Out of Baileys Harbor [1], WI 57 swoops back toward Sister Bay [2] to WI 42. The next lakeside community, Rowleys Bay, is mostly a massive and well-established resort and nearby campground, Rowleys Bay Resort (1041 Hwy. ZZ, 920/854-2385 or 888/250-7666, www.rowleysbay.com [3], May–Oct., $119–319 lodge/cottages). First of all, everyone still calls it “Wagon Trail,” which until this edition was what it was called (the campground nearby was part of the operation). Originally a bare-bones fishing encampment and later a rustic lodge, the city-state has transmogrified into what is certainly the most comprehensive operation on the upper Door Peninsula. From semi-rustic lodge rooms (though these, with new management, will likely be gone) to posh suites, somehow the place does it all and does it well. Two- and three-bedroom rustically upscale vacation villas are set on wooded or waterfront sites; some can house a dozen folks comfortably, and all have whirlpools and fireplaces.

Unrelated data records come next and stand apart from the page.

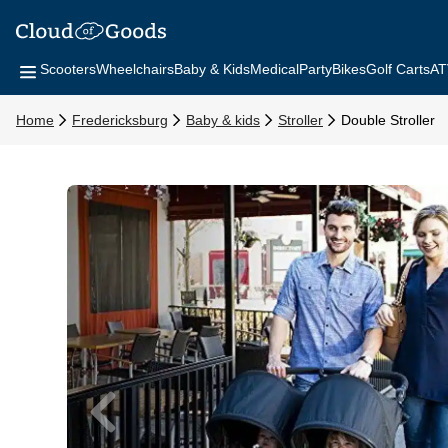
Scooters
Wheelchairs
Baby & Kids
Medical
Party
Bikes
Golf Carts
AT
Home
Fredericksburg
Baby & kids
Stroller
Double Stroller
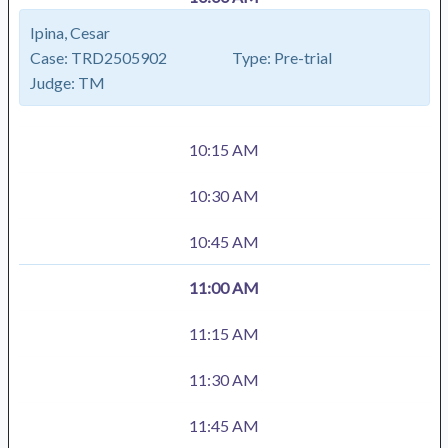
Ipina, Cesar
Case:
TRD2505902
Type:
Pre-trial
Judge:
TM
10:15 AM
10:30 AM
10:45 AM
11:00 AM
11:15 AM
11:30 AM
11:45 AM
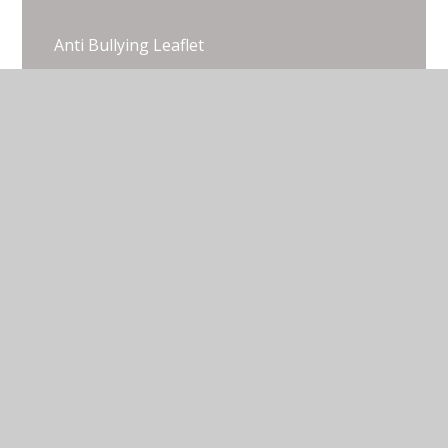
Anti Bullying Leaflet
Anti Bullying Policy (the adult version)
Head Pupils Academic Year 2025 - 2026
© 2026 Thorpe Lea Primary School & Nursery
•
Website design by
Juniper Websites
•
View Sitemap
•
Accessibility Statement
•
High Visibility
•
Privacy Policy
•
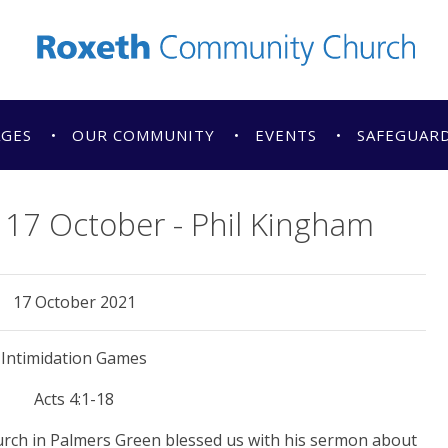
AGES
OUR COMMUNITY
EVENTS
SAFEGUAR
17 October - Phil Kingham
17 October 2021
Intimidation Games
Acts 4:1-18
urch in Palmers Green blessed us with his sermon about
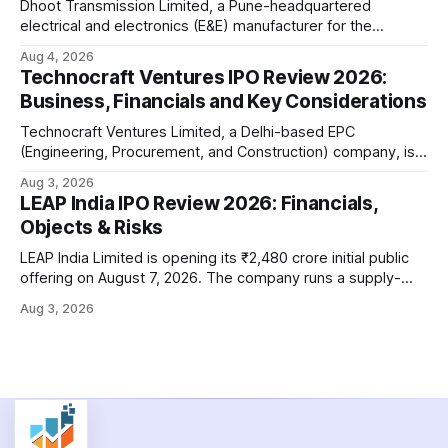
Dhoot Transmission Limited, a Pune-headquartered
electrical and electronics (E&E) manufacturer for the
automotive industry, is opening its ₹3,066.89 crore initial
Aug 4, 2026
public offering on August 10, 2026. The company makes
Technocraft Ventures IPO Review 2026:
wiring harnesses, battery packs, sensors, electronic
Business, Financials and Key Considerations
controls, and automotive switches for two-wheelers, three-
wheelers, commercial vehicles, and industrial
Technocraft Ventures Limited, a Delhi-based EPC
(Engineering, Procurement, and Construction) company, is
opening its ₹251.88 crore initial public offering on August 7,
Aug 3, 2026
2026. The company builds public infrastructure — water
LEAP India IPO Review 2026: Financials,
and wastewater systems, roads, power distribution
Objects & Risks
networks, and urban development projects — mainly for
state governments across northern India. This review
LEAP India Limited is opening its ₹2,480 crore initial public
offering on August 7, 2026. The company runs a supply-
chain asset-pooling business — think pallets, containers,
Aug 3, 2026
and material handling equipment rented out to large
customers instead of sold to them. This review walks
through the offer structure, the company'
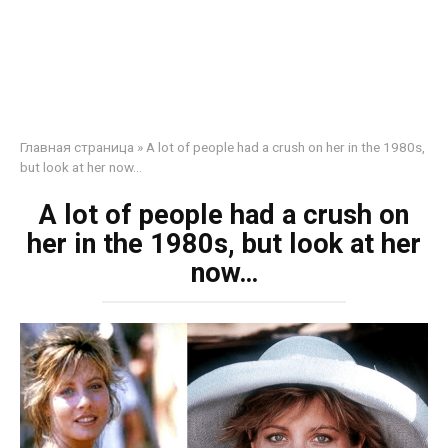
Главная страница
»
A lot of people had a crush on her in the 1980s,
but look at her now…
A lot of people had a crush on
her in the 1980s, but look at her
now…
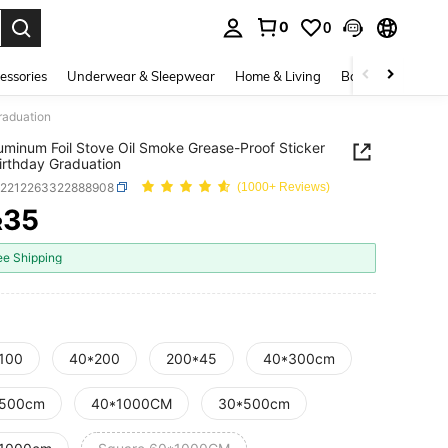
0
0
. Press Enter to select.
essories
Underwear & Sleepwear
Home & Living
Baby & Maternity
raduation
uminum Foil Stove Oil Smoke Grease-Proof Sticker
Birthday Graduation
h2212263322888908
(1000+ Reviews)
35
R
ICE AND AVAILABILITY
ee Shipping
100
40*200
200*45
40*300cm
500cm
40*1000CM
30*500cm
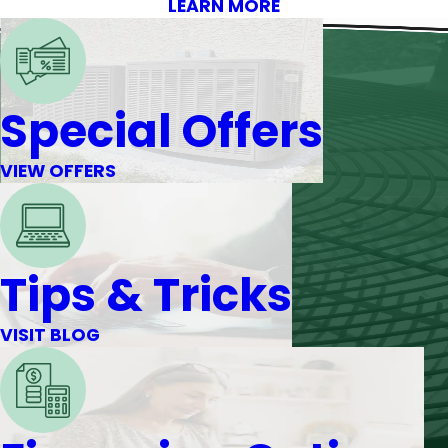
LEARN MORE
Special Offers
VIEW OFFERS
Tips & Tricks
VISIT BLOG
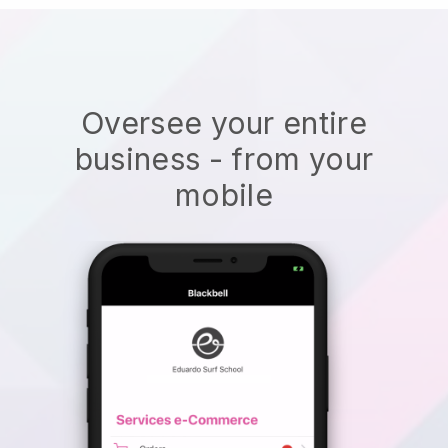
Oversee your entire
business - from your
mobile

The contiguous, more or less, campground (920/854-2818, www.wagontrailcampground.com [4], from $37 for tents), spread throughout 200 acres along the bay, is really quite fastidious and professionally run. (It also offers cabins and even yurts!) Reservations are recommended.
Several miles of trails wend through the resort’s acreage; one leads to Sand Bay Beach Park on Rowleys Bay, another to the Mink River Estuary. On the bay, the resort’s marina offers bicycles, canoes, kayaks, paddleboats, charter fishing boats, and scenic excursions.
The reason most folks show up at the resort, though, is
Grandma’s Swedish Bakery, a magnet for sweet tooths from around the country hungry for 10 kinds of homemade bread, cardamom coffee cake, cherry pie, Old World–style bread pudding, and scads of muffins, cookies, and pastries. The specialty is Swedish sweets—limpa and skorpa (thinly sliced pecan rolls sprinkled with cinnamon sugar and dried in the oven). The resort’s restaurant features all-you-can-eat fish boils Saturdays in summer.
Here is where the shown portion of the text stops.